Quel giorno fu ucciso anche Antonio Bordato, bidello delle scuole elementari di Strigno, che ebbe l’unica colpa di essersi recato nell’edificio scolastico per controllare se fosse tutto in ordine. Il primo maggio fu data sepoltura al tenente viennese Leopoldo Parzer, di 44 anni, che si era suicidato il 28 aprile: non un picchetto d’onore da parte del suo comandante in fuga.
Dopo le noie avute nel pomeriggio, Hegenbart, anziché partire subito, rimase e il giorno seguente si asserragliò con automezzi, armi e viveri a Castel Ivano, per poi partire alla chetichella il 30 aprile, non senza aver subito un inutile tentativo di assalto da parte di alcuni “poverini”, come li definisce Zanghellini.
La sua fuga precipitosa non ebbe luogo in groppa al “suo bianco destriero”, di cui menava frequentemente vanto per le vie del borgo che lo ospitava, bensì su comuni ma più efficaci camion militari. Lo seguirà ovunque e per sempre una giusta, quanto vana, condanna all’ergastolo.
Nel 1965, la Procura generale presso il Tribunale supremo militare di Roma trasmise infatti atti e documenti riguardanti il capitano Hegenbart alle autorità germaniche che, a loro volta, spedirono tutto l’incartamento a quelle austriache.

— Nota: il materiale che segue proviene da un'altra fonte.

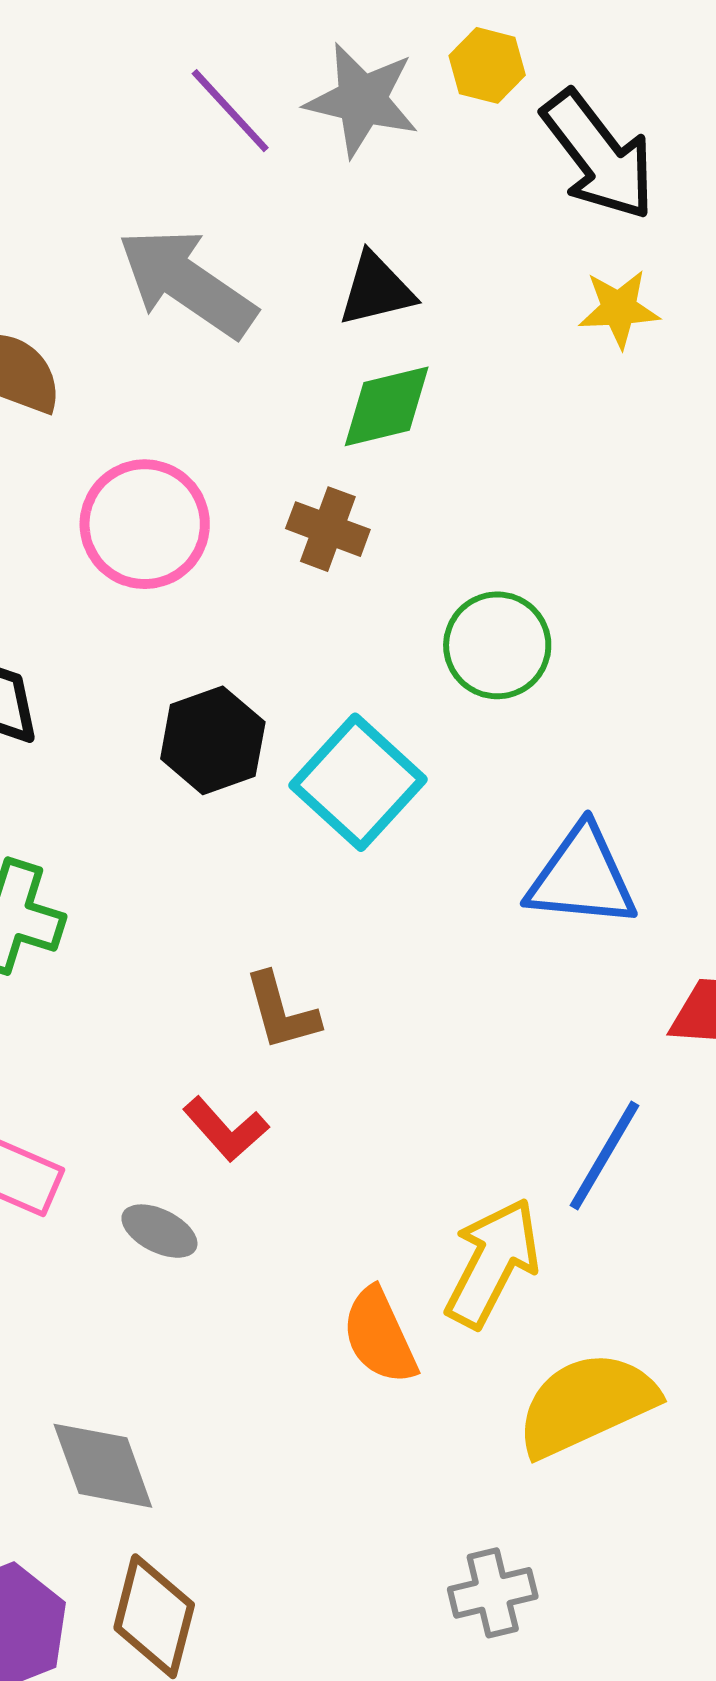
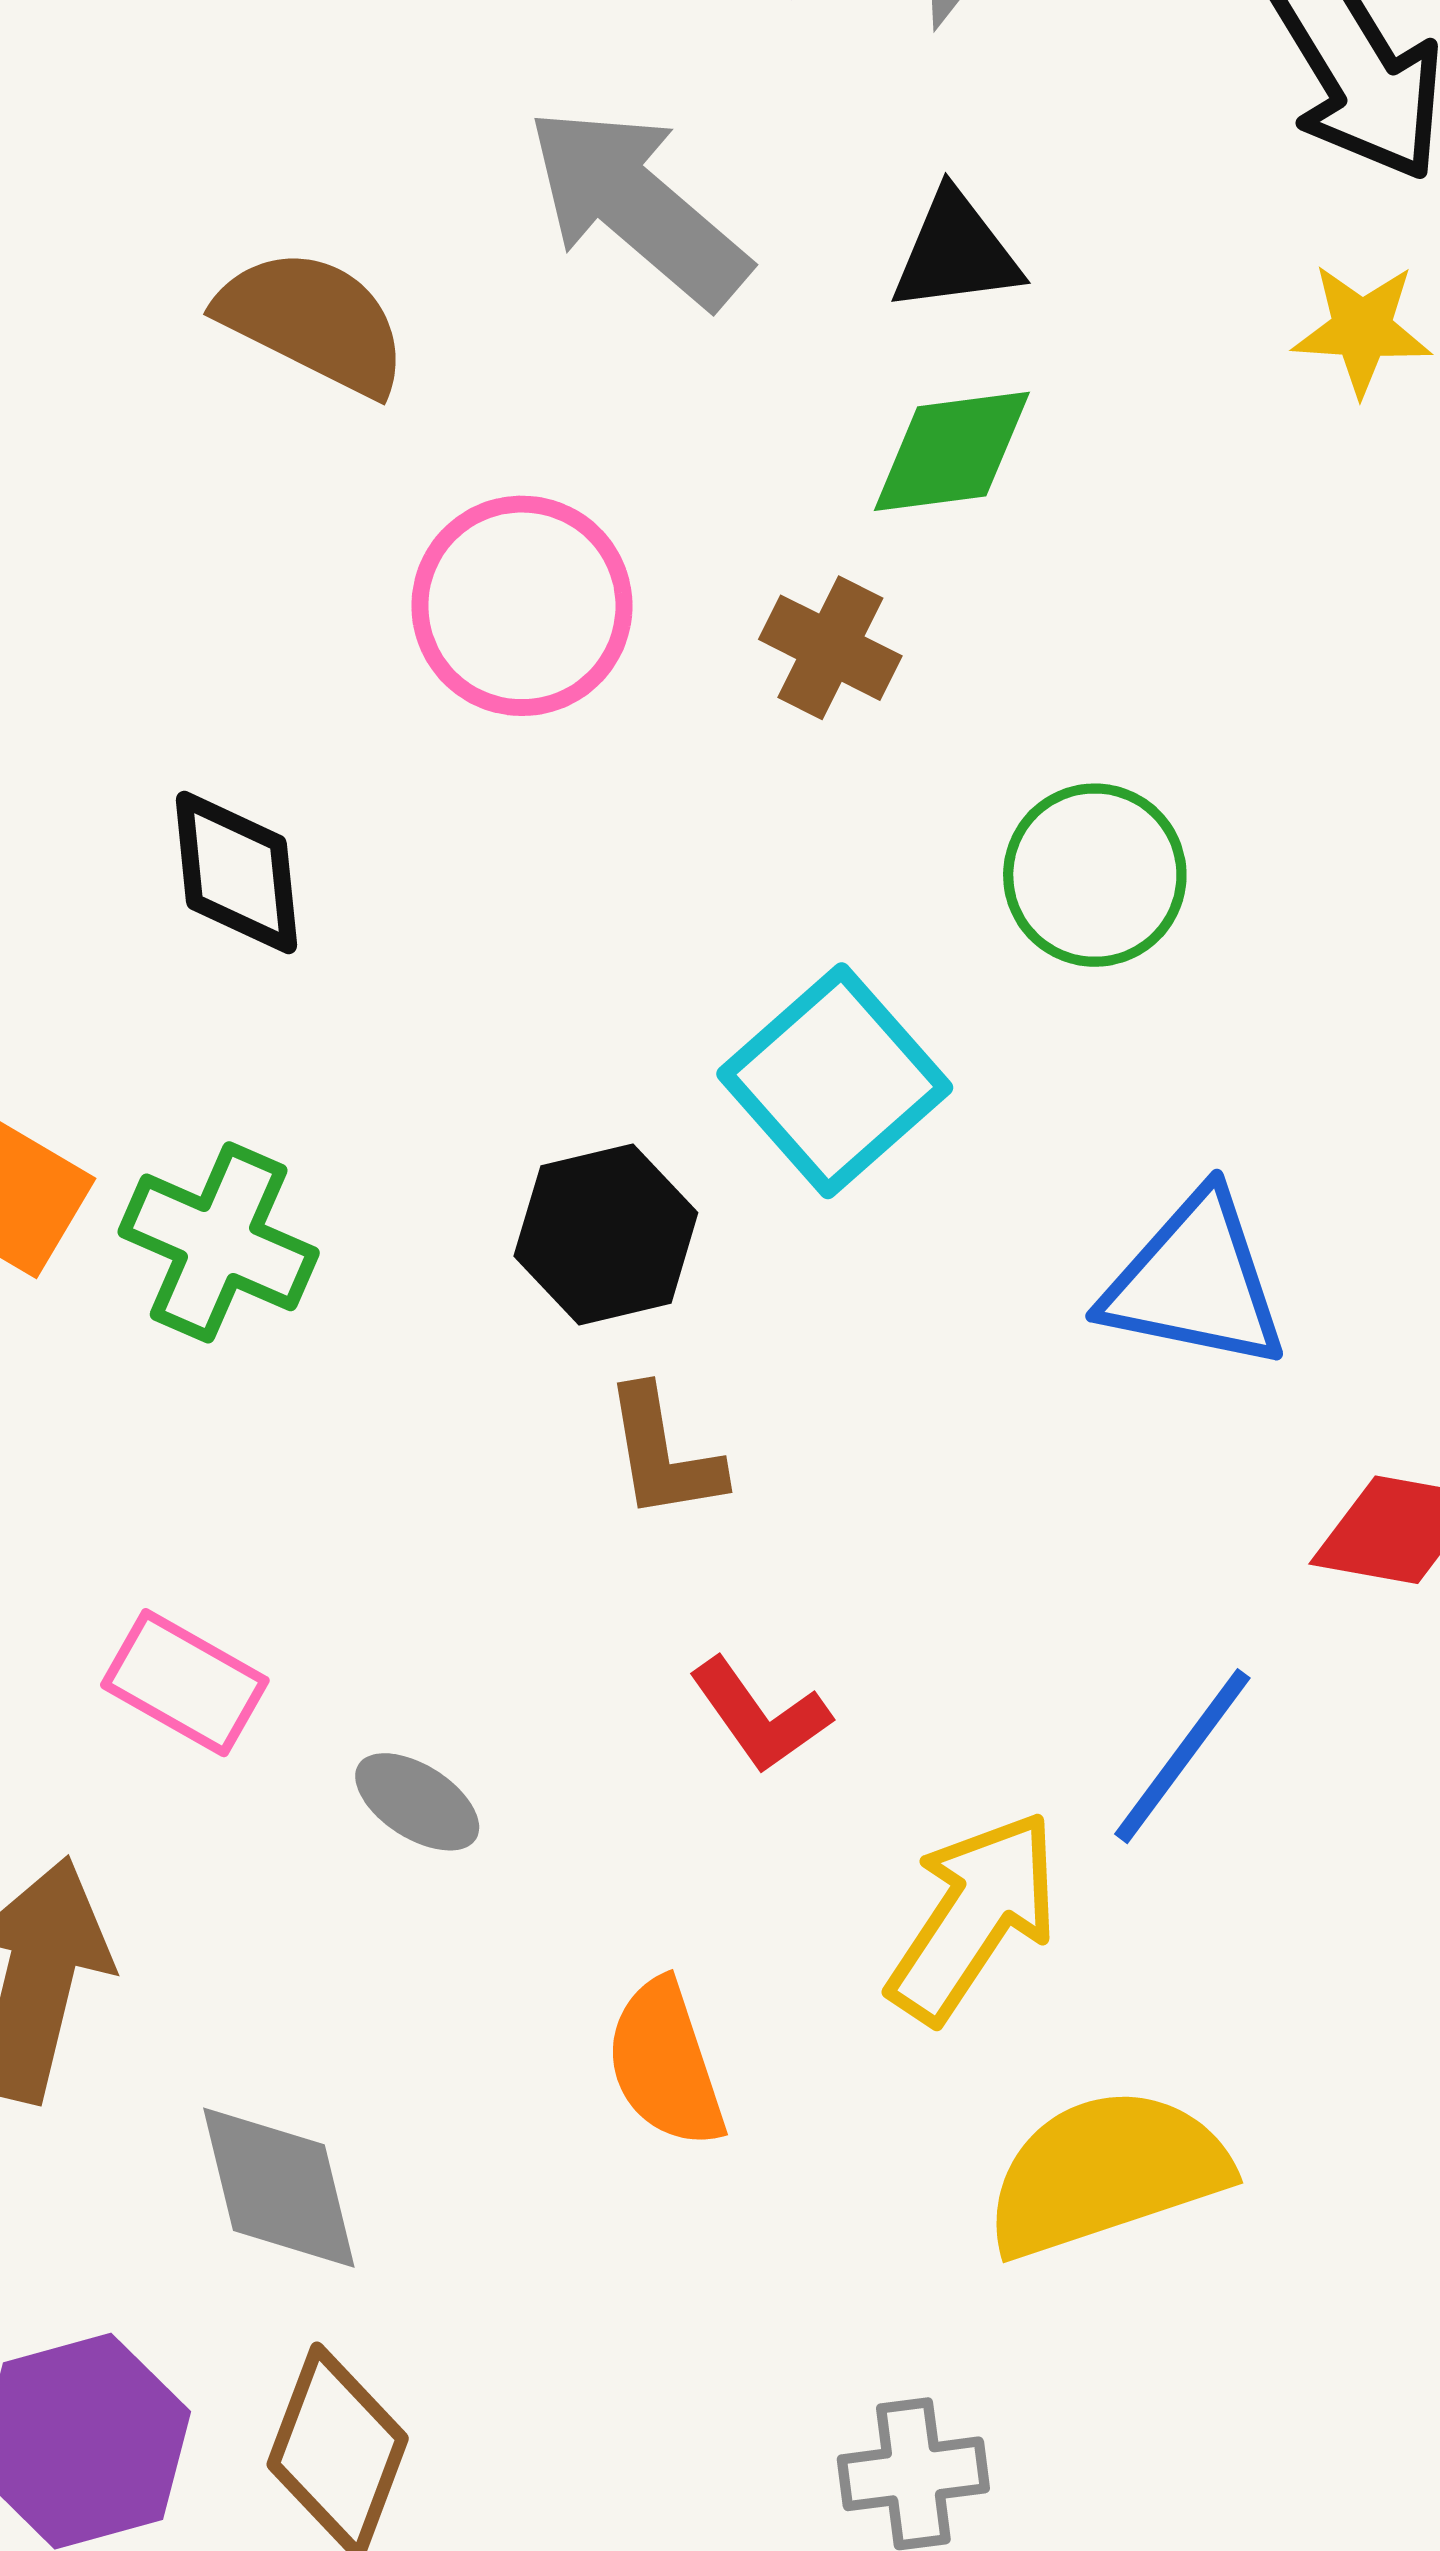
black hexagon: (213, 740) -> (606, 1234), moved
red L-shape: (226, 1129) -> (760, 1715), moved
orange semicircle: (379, 1336) -> (665, 2064), moved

Il Tribunale regionale di Innsbruck emise un ordine di cattura ma il procedimento fu sospeso e poi archiviato nel 1992 per l’avvenuto decesso dell’ex ufficiale nazista. In Italia, il procedimento fu riaperto nel 1995 ma archiviato definitivamente nel 1998 per la stessa motivazione.
La memoria sui fatti occorsi il 27 aprile non è univoca. Il 3 maggio 1945 il comandante dei partigiani di Strigno inviò un promemoria agli ufficiali alleati, denunciando le responsabilità delle autorità comunali, conniventi con i tedeschi e ostili all’opera compiuta dai patrioti, che tendevano a porre sotto una cattiva luce.
Riepilogando gli avvenimenti accaduti il 27 aprile, il comandante ricordò che elementi partigiani del paese, uomini del Gherlenda, ex militi del CST e soldati d’origine orientale («turchestan») si accordarono per bloccare e disarmare i tedeschi, ma, traditi, furono attaccati e costretti a ripiegare, mentre i soldati germanici rastrellavano il paese e trucidavano sei uomini.
Nel luglio successivo, il sindaco di Strigno oppose una diversa interpretazione dei fatti affermando che, nel corso della mattinata, il capitano Hegenbart congedò i soldati del CST ma alcuni sottufficiali, con l’aiuto di alcuni giovani del paese, cominciarono a sparare contro i tedeschi dalle alture circostanti. Messi in fuga dall’immediata reazione germanica, il paese restò poi alla mercé dei militari e delle SS di Hegenbart.
Torniamo un attimo indietro per registrare un altro tragico episodio nel Bellunese, proprio il giorno prima della Liberazione. Il 24 aprile i tedeschi avevano fatto prigionieri due partigiani a Rocca d’Arsié (Belluno): Elio Strapazzon, di appena sedici anni, e Antonio Arboit.
Li fecero camminare a piedi scalzi e sanguinanti fino ad Arsié dove li fucilarono. Il 29 aprile erano giunti da Cismon del Grappa ad Arsié, punto strategico per i collegamenti con la Valsugana, circa seicento tedeschi ben armati ed equipaggiati. Occuparono le case costringendo le famiglie a ridursi in una sola stanza.
Il primo maggio arrivarono da Feltre oltre cinquecento militari del genio guastatori. Avevano il compito di occupare alcune fortificazioni per creare nidi di resistenza contro i carri armati anglo-americani che stavano arrivando.